Supplied material START
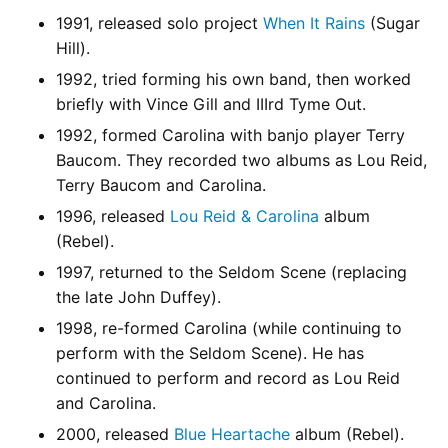
1991, released solo project
When It Rains
(Sugar
Hill).
1992, tried forming his own band, then worked
briefly with Vince Gill and IIIrd Tyme Out.
1992, formed Carolina with banjo player Terry
Baucom. They recorded two albums as Lou Reid,
Terry Baucom and Carolina.
1996, released
Lou Reid & Carolina
album
(Rebel).
1997, returned to the Seldom Scene (replacing
the late John Duffey).
1998, re-formed Carolina (while continuing to
perform with the Seldom Scene). He has
continued to perform and record as Lou Reid
and Carolina.
2000, released
Blue Heartache
album (Rebel).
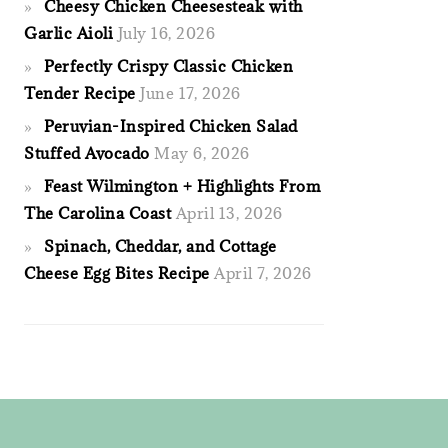
Cheesy Chicken Cheesesteak with
Garlic Aioli
July 16, 2026
Perfectly Crispy Classic Chicken
Tender Recipe
June 17, 2026
Peruvian-Inspired Chicken Salad
Stuffed Avocado
May 6, 2026
Feast Wilmington + Highlights From
The Carolina Coast
April 13, 2026
Spinach, Cheddar, and Cottage
Cheese Egg Bites Recipe
April 7, 2026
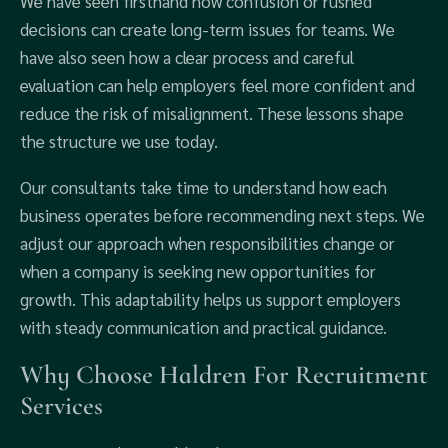
We have seen firsthand how confusion or rushed
decisions can create long-term issues for teams. We
have also seen how a clear process and careful
evaluation can help employers feel more confident and
reduce the risk of misalignment. These lessons shape
the structure we use today.
Our consultants take time to understand how each
business operates before recommending next steps. We
adjust our approach when responsibilities change or
when a company is seeking new opportunities for
growth. This adaptability helps us support employers
with steady communication and practical guidance.
Why Choose Haldren For Recruitment
Services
Supplied material END
Assignment ->
Gather every line from the listing above in which the word "seen" appears.

Response for this exercise ->
We have seen firsthand how confusion or rushed
have also seen how a clear process and careful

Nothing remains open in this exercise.